Двадцать седьмое мая Магомет с рассвета до заката провел в седле, переезжая со свитой победителя от одного вождя к другому. Каждому он велел держать один отряд в резерве. В итоге резерв насчитывал сто тысяч бойцов.

— Сделайте так, чтобы основной удар был направлен на расположенные перед вами ворота, — сказал он под конец. — В авангард ставьте самых неистовых. Мертвые во рве пригодятся… Имейте под рукой лестницы… При звуке моих рогов — на штурм… Объявите от моего имени, что тот, кто первым поднимется на стену, получит под начало провинцию. Я назначу его губернатором. Велик Аллах, а я — слуга его, исполняющий его распоряжения.

Двадцать восьмого он отправил всех находившихся в лагере дервишей молиться перед воинами-мусульманами; обещания наживы и рая возымели такое действие, что после часа пятой молитвы вся орда, числом в двести пятьдесят тысяч, пришла в фанатическое исступление. Они сложили свои палатки и шалаши в кучи и ночью подожгли; шатры пашей и командиров были ярко освещены, а корабли, осуществлявшие блокаду гавани, увешаны фонарями; окопы, тянувшиеся от Влахерна до Семи Башен, а оттуда вдоль моря, к Акрополю, были охвачены светом пламени, вздымавшегося к небу. Всю равнину озарял блеск бесчисленных костров.

А осажденные на стенах, если они смотрели вниз, видели бесконечные орды; если они вслушивались, они слышали шум — протяженный, невнятный, неупорядоченный гул голосов поблизости, смешение пения и воплей. Время от времени воздух сотрясало гудение рогов или бой больших и малых барабанов — они покрывали все остальные звуки. А когда появились дервиши и принялись переходить от группы к группе, возбуждение перешло всякие границы; пляски дервишей вносили дьявольскую нотку в происходившее.
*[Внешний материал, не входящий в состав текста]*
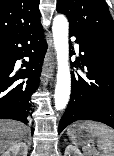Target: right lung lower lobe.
<instances>
[{"label":"right lung lower lobe","mask_w":114,"mask_h":156,"mask_svg":"<svg viewBox=\"0 0 114 156\" xmlns=\"http://www.w3.org/2000/svg\"><path fill=\"white\" fill-rule=\"evenodd\" d=\"M46 51L47 43L40 23L0 40V119L30 123V99L38 87ZM23 56L29 57V61H24V70L16 71L15 62ZM25 78L28 79L21 81Z\"/></svg>","instance_id":"1"}]
</instances>
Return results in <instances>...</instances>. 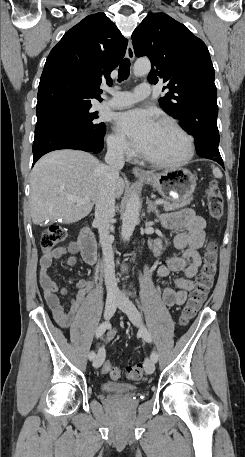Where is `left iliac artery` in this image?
I'll return each instance as SVG.
<instances>
[{"label":"left iliac artery","mask_w":245,"mask_h":457,"mask_svg":"<svg viewBox=\"0 0 245 457\" xmlns=\"http://www.w3.org/2000/svg\"><path fill=\"white\" fill-rule=\"evenodd\" d=\"M137 303L139 304V301L137 300ZM139 307L141 308L140 304H139ZM141 334H142V337L143 339L146 341V342H151L152 341V337L150 335V333L147 331L146 328H144L142 331H141ZM151 359L156 362L158 360V354L156 351H153L151 353Z\"/></svg>","instance_id":"left-iliac-artery-1"}]
</instances>
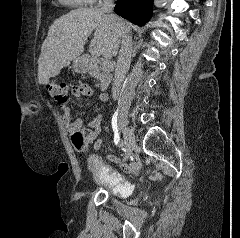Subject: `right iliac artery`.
Masks as SVG:
<instances>
[{
  "label": "right iliac artery",
  "mask_w": 240,
  "mask_h": 238,
  "mask_svg": "<svg viewBox=\"0 0 240 238\" xmlns=\"http://www.w3.org/2000/svg\"><path fill=\"white\" fill-rule=\"evenodd\" d=\"M119 143H120V144H117V145H119V147H121L124 142L121 140Z\"/></svg>",
  "instance_id": "right-iliac-artery-1"
}]
</instances>
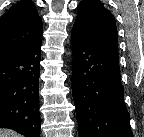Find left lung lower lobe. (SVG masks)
Segmentation results:
<instances>
[{
	"label": "left lung lower lobe",
	"mask_w": 144,
	"mask_h": 137,
	"mask_svg": "<svg viewBox=\"0 0 144 137\" xmlns=\"http://www.w3.org/2000/svg\"><path fill=\"white\" fill-rule=\"evenodd\" d=\"M72 93L80 137H133L124 104L119 54L73 28Z\"/></svg>",
	"instance_id": "1"
}]
</instances>
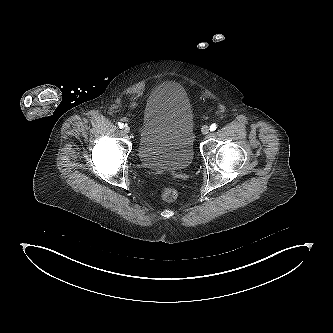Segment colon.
I'll return each instance as SVG.
<instances>
[{
	"label": "colon",
	"instance_id": "5ec220e1",
	"mask_svg": "<svg viewBox=\"0 0 333 333\" xmlns=\"http://www.w3.org/2000/svg\"><path fill=\"white\" fill-rule=\"evenodd\" d=\"M162 198L167 202L175 201L178 197V192L175 188L165 186L161 189Z\"/></svg>",
	"mask_w": 333,
	"mask_h": 333
}]
</instances>
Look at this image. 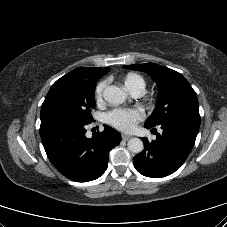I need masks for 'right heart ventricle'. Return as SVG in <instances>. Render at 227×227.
Masks as SVG:
<instances>
[{
	"label": "right heart ventricle",
	"mask_w": 227,
	"mask_h": 227,
	"mask_svg": "<svg viewBox=\"0 0 227 227\" xmlns=\"http://www.w3.org/2000/svg\"><path fill=\"white\" fill-rule=\"evenodd\" d=\"M124 83L131 92L138 87H145L144 79L136 73H128L124 78Z\"/></svg>",
	"instance_id": "right-heart-ventricle-1"
}]
</instances>
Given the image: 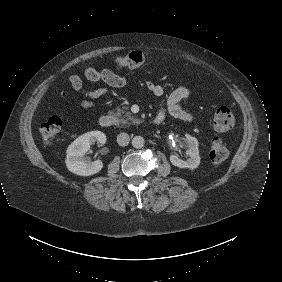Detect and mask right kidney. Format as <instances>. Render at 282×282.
Here are the masks:
<instances>
[{
	"mask_svg": "<svg viewBox=\"0 0 282 282\" xmlns=\"http://www.w3.org/2000/svg\"><path fill=\"white\" fill-rule=\"evenodd\" d=\"M106 143V135L101 131L87 132L76 138L67 148L65 160L69 171L80 176H90L98 173L103 168L101 160H84V154L90 149L94 142Z\"/></svg>",
	"mask_w": 282,
	"mask_h": 282,
	"instance_id": "right-kidney-1",
	"label": "right kidney"
}]
</instances>
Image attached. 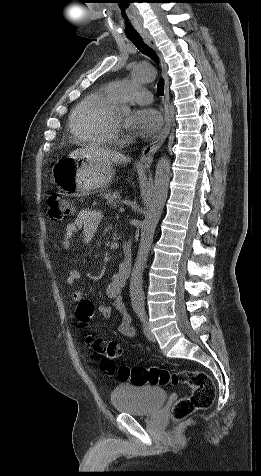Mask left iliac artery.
<instances>
[{
  "label": "left iliac artery",
  "mask_w": 261,
  "mask_h": 476,
  "mask_svg": "<svg viewBox=\"0 0 261 476\" xmlns=\"http://www.w3.org/2000/svg\"><path fill=\"white\" fill-rule=\"evenodd\" d=\"M134 310H135L136 314L138 315V317L140 318V320L143 321L144 317H145L144 306L143 305H138V306L134 307Z\"/></svg>",
  "instance_id": "left-iliac-artery-1"
}]
</instances>
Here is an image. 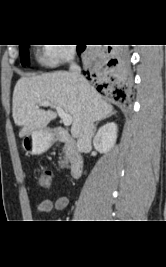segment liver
Returning a JSON list of instances; mask_svg holds the SVG:
<instances>
[{
  "mask_svg": "<svg viewBox=\"0 0 166 267\" xmlns=\"http://www.w3.org/2000/svg\"><path fill=\"white\" fill-rule=\"evenodd\" d=\"M87 85L85 93L65 71L21 77L15 85L12 101L14 122L22 126L19 136L24 137L33 130L45 128L57 117L51 110L40 109V102L48 101L72 116L71 133L74 137H78L87 114L93 121L112 115L113 107L88 82Z\"/></svg>",
  "mask_w": 166,
  "mask_h": 267,
  "instance_id": "6515ba94",
  "label": "liver"
}]
</instances>
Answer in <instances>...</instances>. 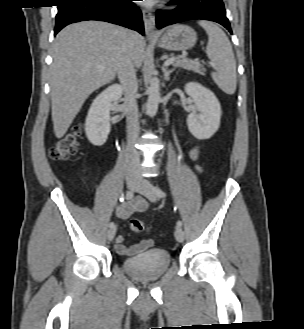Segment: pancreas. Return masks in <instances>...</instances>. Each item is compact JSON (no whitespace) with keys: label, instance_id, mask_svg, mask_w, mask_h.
I'll return each instance as SVG.
<instances>
[{"label":"pancreas","instance_id":"pancreas-1","mask_svg":"<svg viewBox=\"0 0 304 329\" xmlns=\"http://www.w3.org/2000/svg\"><path fill=\"white\" fill-rule=\"evenodd\" d=\"M172 59L174 60L172 63L174 67H181L205 75V68L197 61H192L184 57H172Z\"/></svg>","mask_w":304,"mask_h":329}]
</instances>
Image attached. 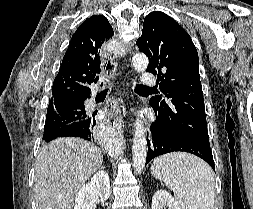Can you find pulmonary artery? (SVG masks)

Безусловно, зрелища этого было довольно, чтобы осаждавшие, даже самые мужественные, отчасти пали духом. Клич «Аллах-иль-Аллах!», звучавший ото рва, был ничем в сравнении с воплями, долетавшими от костров.

— Зачем вы сжигаете свои шалаши? — спросил один осмотрительный офицер у своих бойцов.

— Потому что они нам больше не нужны. Завтра мы будем в городе. Падишах пообещал и дал клятву.

— Действительно дал клятву?

— Да, поклялся костями Троих в гробнице Пророка.

У другого костра:

— Да, я уже выбрал себе дворец. На холме, вон там, к югу.

В другом месте:

— Скажи, сын Мусы, когда мы окажемся в городе, что ты станешь там искать?

— То, чего мне сильнее всего хочется.

— А чего именно?

— Да набьет тебе джинн утробу зелеными фигами за то, что ты задаешь такие вопросы сыну моей матери! Чего именно? Мне хочется двух жеребцов из императорской конюшни. Ну а ты на что первым делом наложишь лапу?

— Ну, я пока не решил. Думаю нагрузить золотом своего верблюда — чтобы хватило на то, чтобы отвезти отца и трех его жен в Мекку и купить им воды из источника Замзам. Слава Аллаху!

— Да уж! Золото недорого стоит.

— В безантах — да; но я слышал про ведра, в которых нечестивые греки смешивают вино с хлебом и потом едят вместо тела своего Бога. Говорят, ведра эти так велики, что поднять каждое могут только шесть жирных священников.